_Study material_:
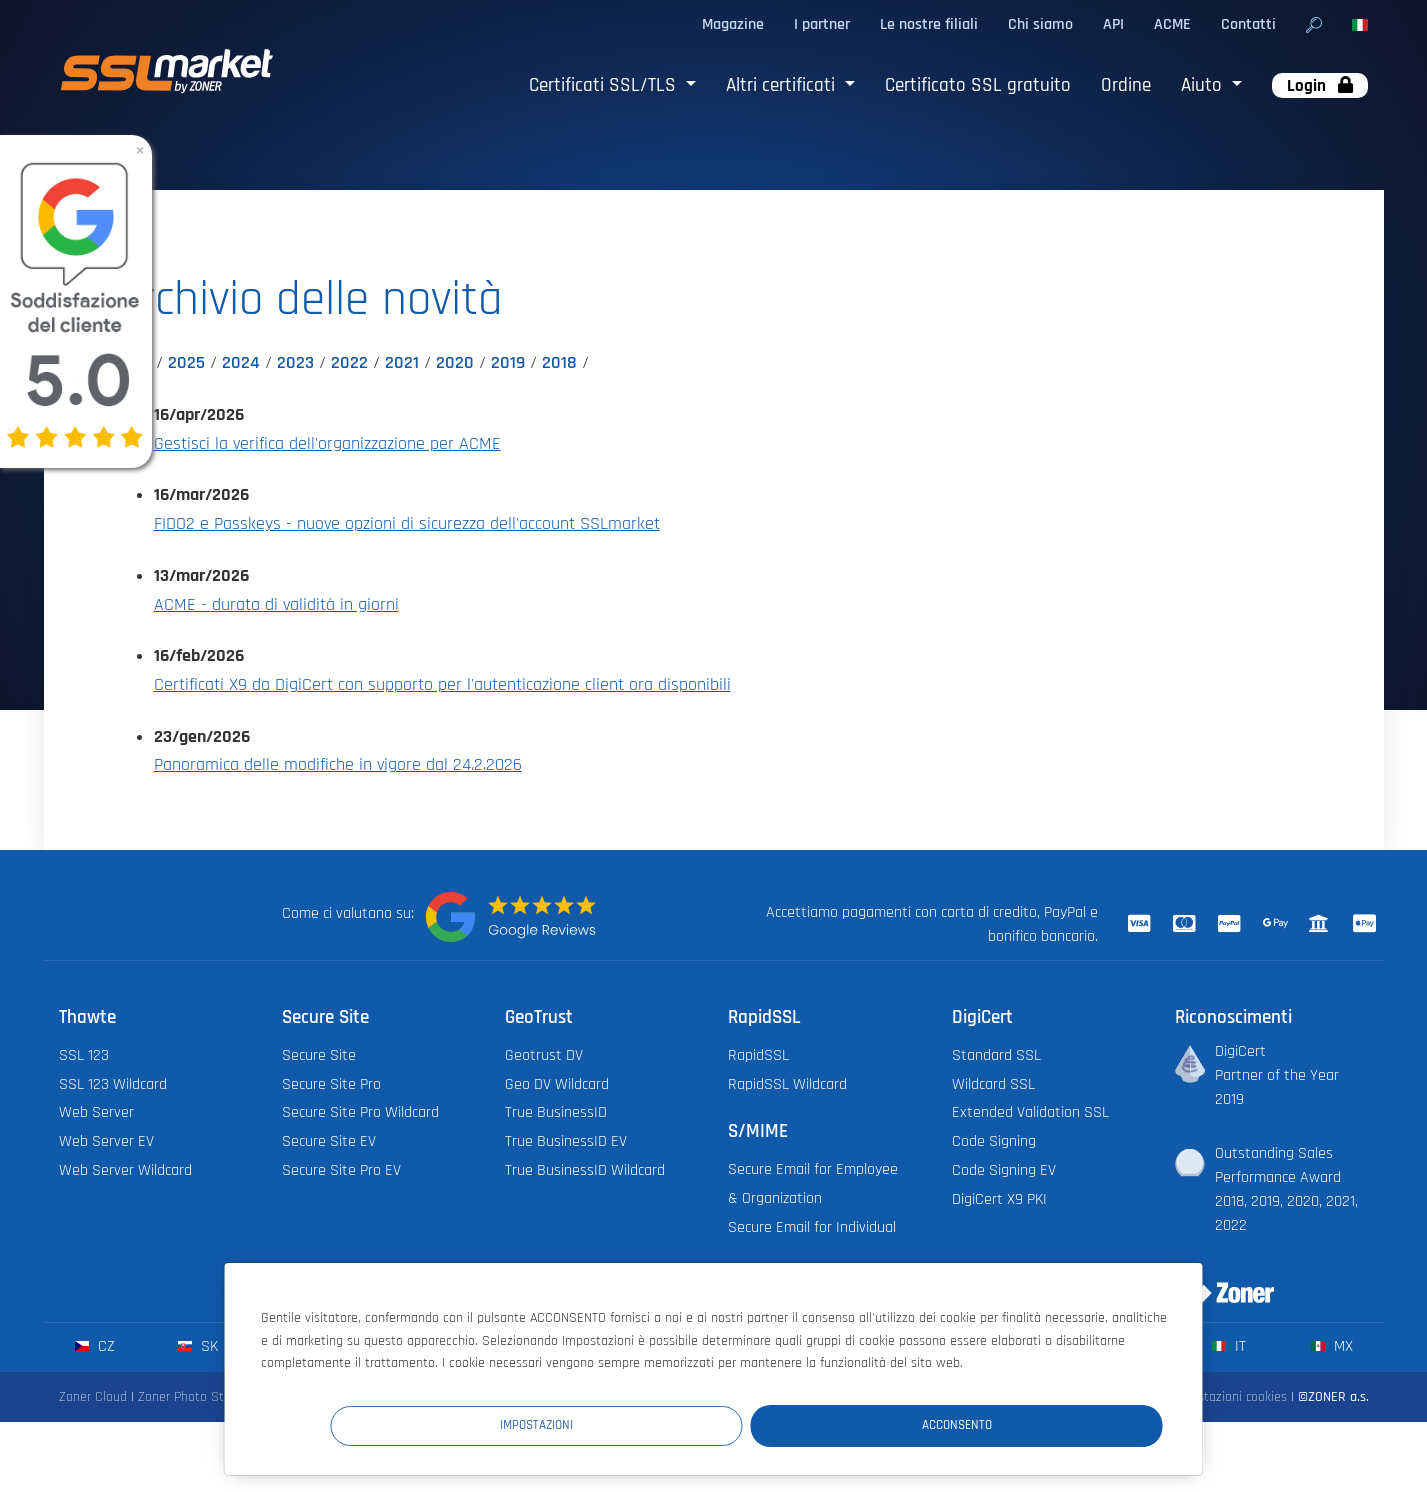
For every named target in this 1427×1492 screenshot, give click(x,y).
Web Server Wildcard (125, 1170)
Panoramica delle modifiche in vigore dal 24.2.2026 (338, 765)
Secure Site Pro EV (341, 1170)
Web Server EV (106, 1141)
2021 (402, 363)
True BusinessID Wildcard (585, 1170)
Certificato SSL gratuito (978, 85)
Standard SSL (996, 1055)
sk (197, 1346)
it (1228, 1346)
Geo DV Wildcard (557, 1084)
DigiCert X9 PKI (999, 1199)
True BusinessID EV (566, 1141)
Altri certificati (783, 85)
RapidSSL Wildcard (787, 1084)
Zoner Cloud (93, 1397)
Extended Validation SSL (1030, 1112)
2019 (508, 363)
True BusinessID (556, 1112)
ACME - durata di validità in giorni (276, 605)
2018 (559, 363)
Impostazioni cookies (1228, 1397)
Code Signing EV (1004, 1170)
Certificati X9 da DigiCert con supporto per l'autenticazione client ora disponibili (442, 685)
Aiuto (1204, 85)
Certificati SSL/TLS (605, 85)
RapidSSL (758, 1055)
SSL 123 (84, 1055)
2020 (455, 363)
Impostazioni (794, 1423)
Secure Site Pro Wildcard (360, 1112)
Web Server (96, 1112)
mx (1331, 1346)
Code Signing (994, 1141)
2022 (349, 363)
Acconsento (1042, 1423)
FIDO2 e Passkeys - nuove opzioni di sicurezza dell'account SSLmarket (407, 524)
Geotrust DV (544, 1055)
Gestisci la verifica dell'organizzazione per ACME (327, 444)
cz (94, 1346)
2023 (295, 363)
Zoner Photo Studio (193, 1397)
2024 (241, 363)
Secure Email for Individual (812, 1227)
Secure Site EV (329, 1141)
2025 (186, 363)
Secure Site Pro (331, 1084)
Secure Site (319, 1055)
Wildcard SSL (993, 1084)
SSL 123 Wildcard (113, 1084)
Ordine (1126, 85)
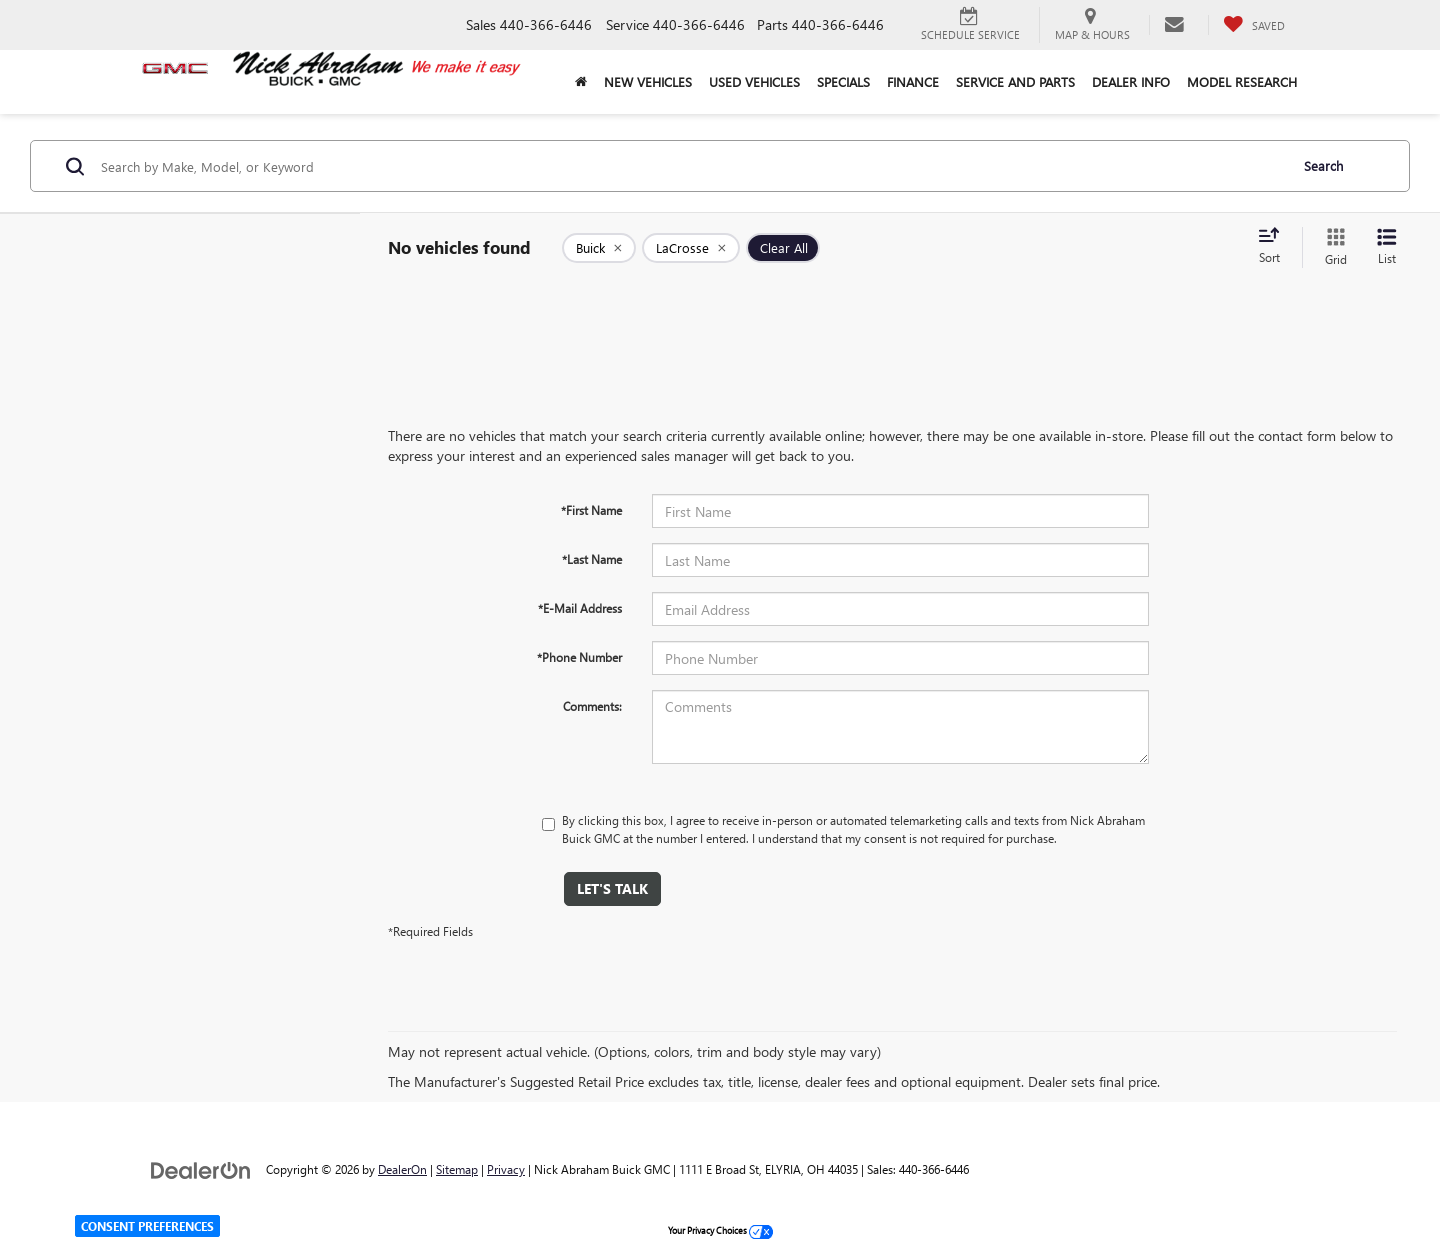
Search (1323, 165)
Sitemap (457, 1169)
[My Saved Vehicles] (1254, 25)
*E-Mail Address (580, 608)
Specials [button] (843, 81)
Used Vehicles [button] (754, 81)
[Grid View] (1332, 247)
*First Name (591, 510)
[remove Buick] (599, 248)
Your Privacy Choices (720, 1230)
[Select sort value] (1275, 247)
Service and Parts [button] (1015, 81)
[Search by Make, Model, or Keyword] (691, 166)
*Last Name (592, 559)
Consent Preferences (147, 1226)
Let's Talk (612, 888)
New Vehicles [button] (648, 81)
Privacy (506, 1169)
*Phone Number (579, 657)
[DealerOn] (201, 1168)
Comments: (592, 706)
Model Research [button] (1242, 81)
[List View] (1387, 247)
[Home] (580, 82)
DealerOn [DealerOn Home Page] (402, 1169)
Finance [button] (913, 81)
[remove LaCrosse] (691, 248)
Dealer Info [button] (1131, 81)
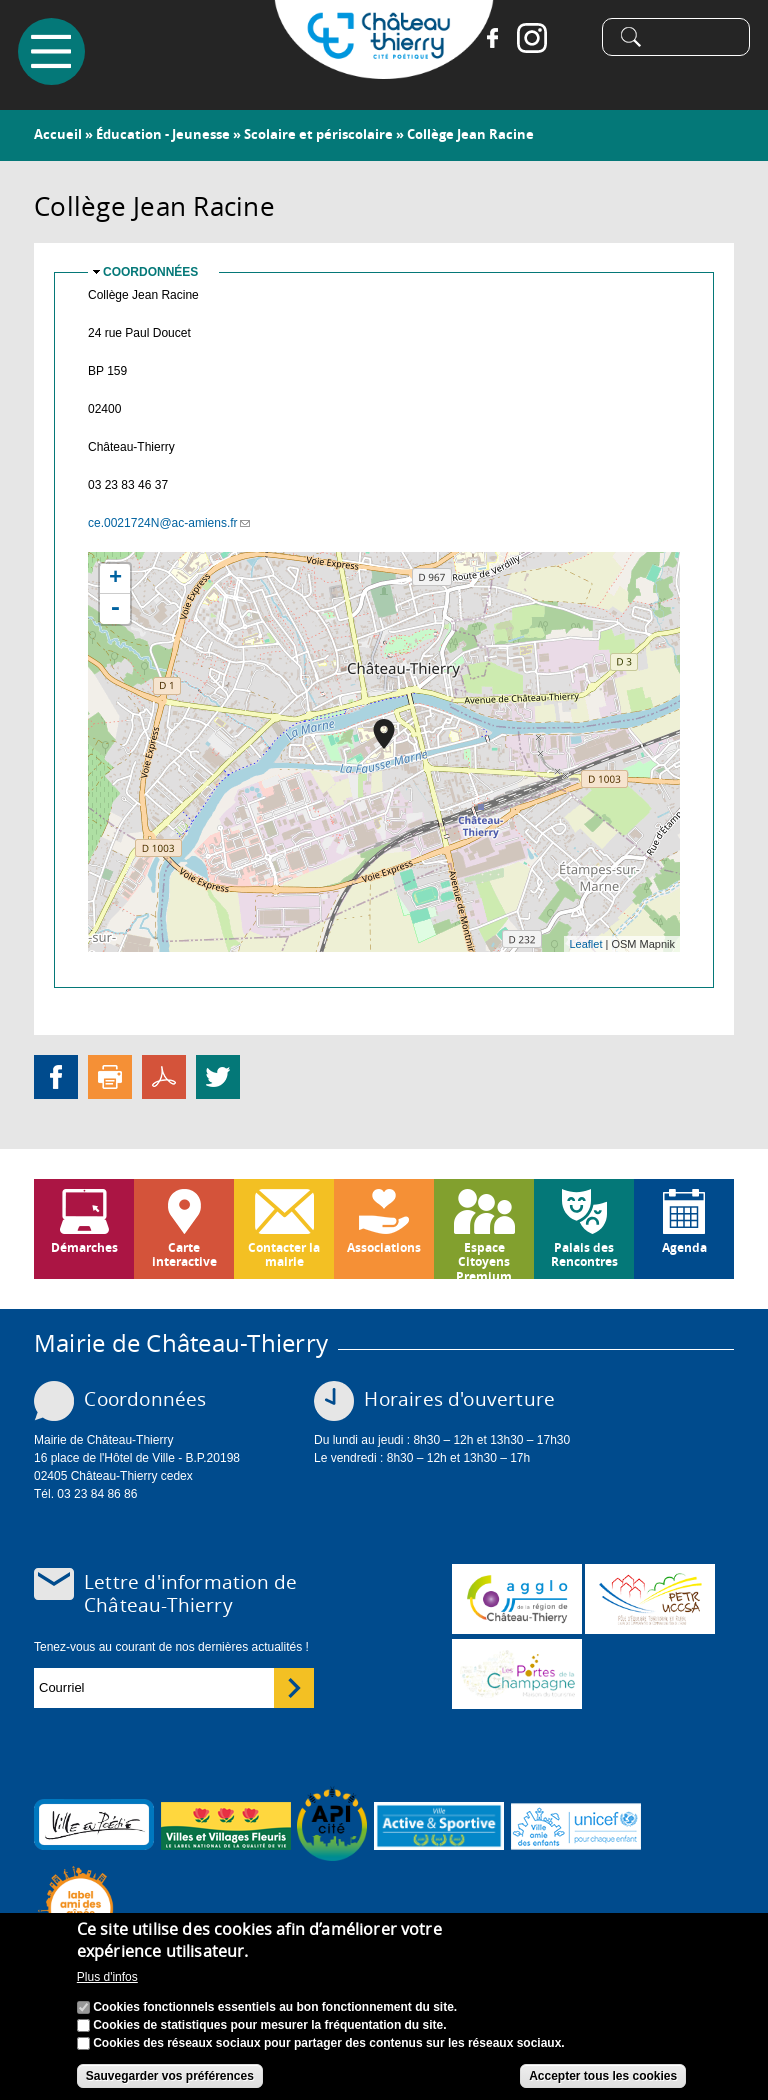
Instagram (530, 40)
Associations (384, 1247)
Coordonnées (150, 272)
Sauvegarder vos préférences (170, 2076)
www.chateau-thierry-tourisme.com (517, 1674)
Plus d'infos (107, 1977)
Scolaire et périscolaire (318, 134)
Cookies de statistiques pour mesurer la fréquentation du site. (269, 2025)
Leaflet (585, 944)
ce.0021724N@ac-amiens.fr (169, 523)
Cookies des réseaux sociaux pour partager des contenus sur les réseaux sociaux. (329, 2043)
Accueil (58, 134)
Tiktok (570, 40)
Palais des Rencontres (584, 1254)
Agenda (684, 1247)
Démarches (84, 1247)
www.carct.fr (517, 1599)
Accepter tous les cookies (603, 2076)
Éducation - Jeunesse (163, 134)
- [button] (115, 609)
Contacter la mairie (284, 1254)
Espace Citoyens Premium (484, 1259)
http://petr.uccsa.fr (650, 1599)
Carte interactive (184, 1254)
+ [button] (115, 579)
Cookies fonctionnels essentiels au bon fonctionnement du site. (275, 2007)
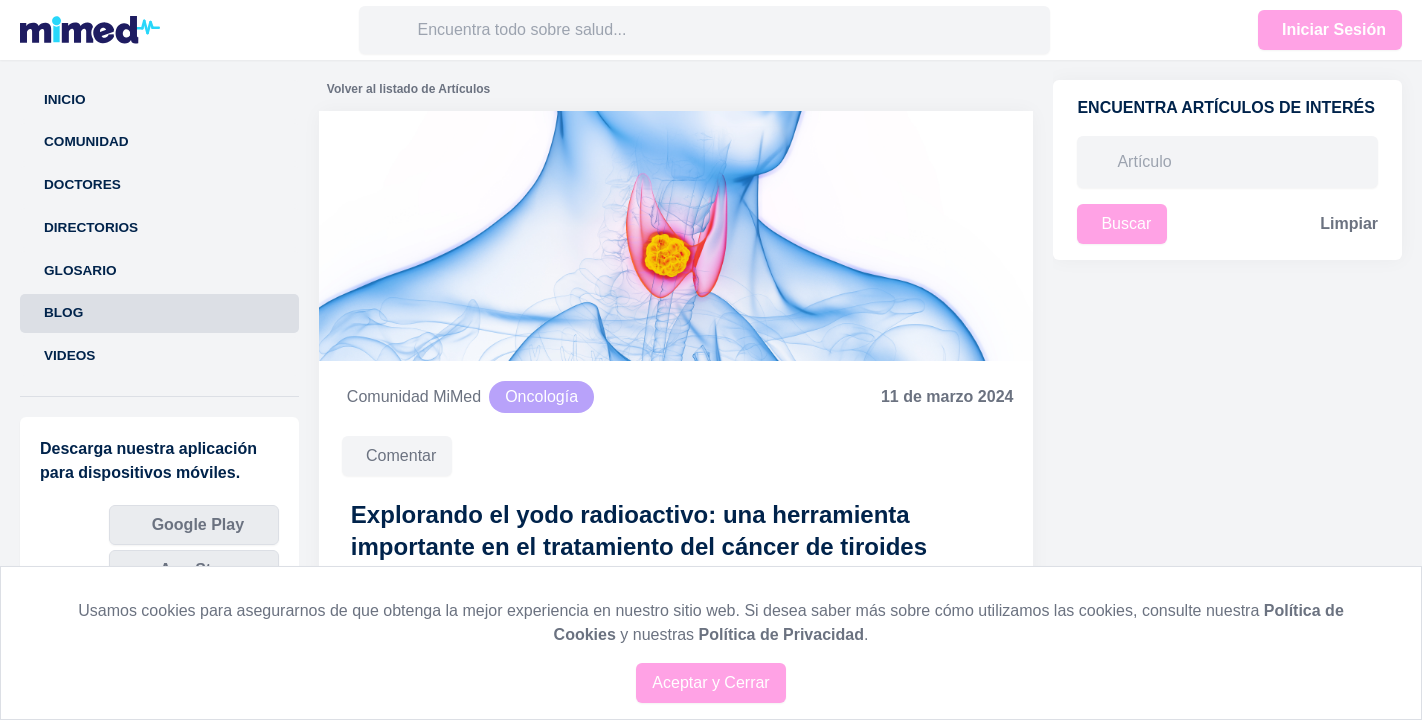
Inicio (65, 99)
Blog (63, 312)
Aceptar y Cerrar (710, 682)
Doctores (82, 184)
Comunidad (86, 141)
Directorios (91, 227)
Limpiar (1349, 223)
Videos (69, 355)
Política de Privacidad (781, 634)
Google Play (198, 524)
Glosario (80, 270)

_Directions_: Throughout the records above, find the lines in which the word "DigiCert" appears and return them.

_Your solution_:
DigiCert X9 PKI (999, 1199)
Certificati X9 da DigiCert con supporto per l'autenticazione client ora disponibili (442, 685)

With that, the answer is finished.